However, the traditional discoverers of these projects are no longer the global diversified mining companies. The rise of mid-tier miners and Chinese conglomerates signifies a shift in who is driving exploration and resource extraction across Africa (excluding South Africa).
The mid-tier miners are often nimbler and more adaptable to changing market conditions and tend to chase those future-focused commodities. However, they often do not have access to the required capital to develop these assets and are reliant on commercial banks, strategic equity partners and private equity funding to develop these assets.
Investment imbalance
In recent times investment in copper assets was focused on South America, and Australia and Brazil for iron ore. However, as global demand for copper grows, renewed interest in the copperbelt is emerging.
One of the key aspects obstructing Africa in unlocking its mineral wealth is the lack of developed infrastructure capable of handling the volumes of equipment, consumables, material and ore required to be moved between the mine and the ports. There is a general lack of developed infrastructure once you move away from coastal regions in Africa with many projects often being separated from the coastal regions by jungle and dense bush.
China's Belt and Road Initiative, a global infrastructure development strategy adopted by the Chinese government in 2013 to invest in more than 150 countries and international organisations, has funneled billions of dollars into African infrastructure projects, often tied to securing access to mineral resources. There however remains a need for significant investment in infrastructure development across the continent.
Perception vs. reality
Negative narratives often dominate discussions around African mining, obscuring the continent's diverse investment opportunities. Images of conflict zones and environmental degradation often overshadow the progress being made in areas like governance and transparency.

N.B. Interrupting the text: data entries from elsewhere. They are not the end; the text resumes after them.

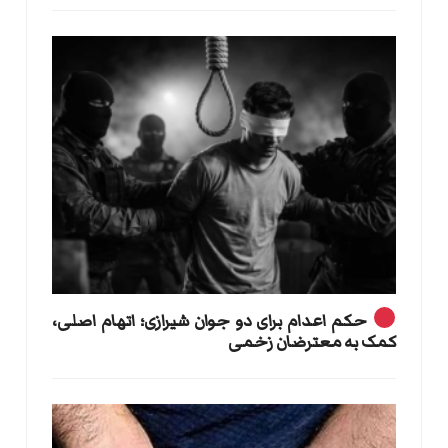
حکم اعدام برای دو جوان شیرازی؛ اتهام اصلی،
کمک به معترضان زخمی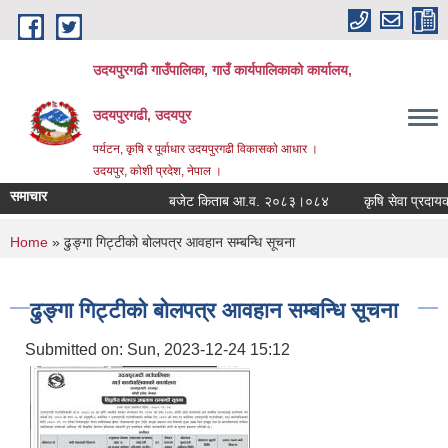
Skip to main content
उदयपुरगढी गाउँपालिका, गाउँ कार्यपालिकाको कार्यालय,
उदयपुरगढी, उदयपुर
पर्यटन, कृषि र पूर्वाधार उदयपुरगढी विकासकाे आधार ।
उदयपुर, काेशी प्रदेश, नेपाल ।
समाचार
बजेट किताब आ.व. २०८३।०८४
कृषि सेवा प्रदायकहर
You are here
Home
» ढुङ्गा गिट्टीको बोलपत्र आवहान सम्बन्धि सूचना
ढुङ्गा गिट्टीको बोलपत्र आवहान सम्बन्धि सूचना
Submitted on:
Sun, 2023-12-24 15:12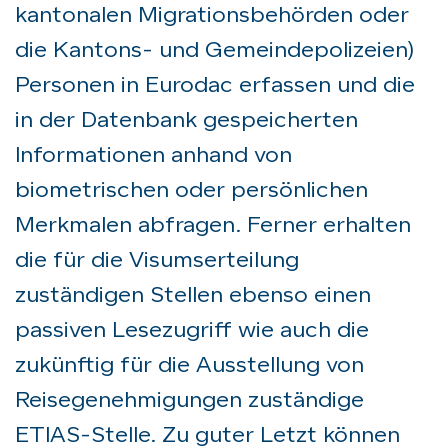
kantonalen Migrationsbehörden oder
die Kantons- und Gemeindepolizeien)
Personen in Eurodac erfassen und die
in der Datenbank gespeicherten
Informationen anhand von
biometrischen oder persönlichen
Merkmalen abfragen. Ferner erhalten
die für die Visumserteilung
zuständigen Stellen ebenso einen
passiven Lesezugriff wie auch die
zukünftig für die Ausstellung von
Reisegenehmigungen zuständige
ETIAS-Stelle. Zu guter Letzt können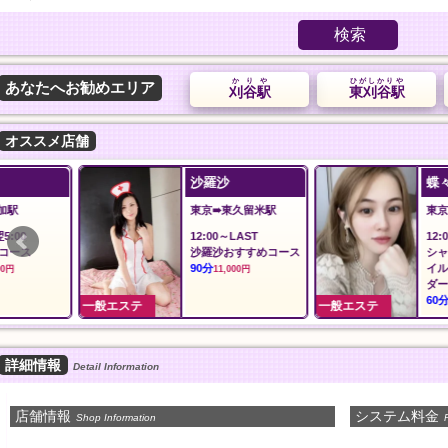
検索
かりや
ひがしかりや
あなたへお勧めエリア
刈谷駅
東刈谷駅
オススメ店舗
沙羅沙
蝶々20！
東京➠東久留米駅
東京➠飯田橋駅
12:00～LAST
12:00〜翌3:00
沙羅沙おすすめコース
シャンプー、指圧、
90分
イルマッサージ、パ
11,000円
ダーマッサージ
60分
9,000円
一般エステ
一般エステ
詳細情報
Detail Information
店舗情報
システム料金
Shop Information
P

Focusing solely on regional risk overlooks the unique landscape of individual countries. There are success stories to be found such as Botswana's transformation into a major diamond producer and exporter, demonstrating that responsible mining can contribute to economic development.
It is important that boards and investors carefully consider new investment jurisdictions on an objective basis, free from perceptual bias. Perception should be taken out of the mix and the focus should be on the realities. There is a lot of ‘pure perception’ driving the incorrect decisions, and hence creating missed opportunities.
Political instability
Investors require a stable and predictable political environment to justify the substantial upfront costs of developing mining projects.
Frequent regime changes and ideology-driven policies create uncertainty for long-term investments in some African countries. This is particularly problematic in the West African region, where coups have become a worrying trend. However, in some instances the coup resulted in an improved environment more focused on investment and the introduction and application of good policy.
Beyond the project
Investment decisions require careful consideration of several factors beyond the project itself. Political environment, legislation (application and consistency), and the ability to repatriate capital are all crucial aspects to evaluate.
Safety for investors and employees, along with infrastructure development (especially outside Southern Africa), are crucial factors. Reliable access to electricity, water, and transportation links are essential for mine construction and operation.
M&A in the mining sector
Junior and mid-tier miners from Australia and Canada are presently leading exploration and development of key projects on the continent. These companies are often more willing to take calculated risks on new discoveries in Africa.
Future M&A activity will likely focus on these players unless major diversified producers make a significant shift towards Africa. These junior and mid-tier miners become the classic M&A targets as they progress their projects up the value curve and search for capital to bring the project to account. Major mining companies are likely to gain a foothold in Africa's emerging metals space through the acquisition of these companies.
To ensure that South African companies are not missing opportunities in their own backyard, it is critical that boards objectively assess new investment opportunities based on a country's specific mineral endowment, not just perceptions of the operating environment. A thorough evaluation of the technical / operational merits, political climate, and investment framework is essential.
A balanced scorecard approach is needed, weighing project merits against potential jurisdictional risks compared to alternatives. This will allow investors to make informed decisions that maximize returns while mitigating risks.
The bottom line
Africa has the potential for a significant mining boom, but overcoming these challenges and attracting responsible investment is critical.
By focusing on exploration, policy transparency, infrastructure development, and crafting an attractive investment climate, African nations can unlock their true resource potential and share in the benefits of their resource endowment.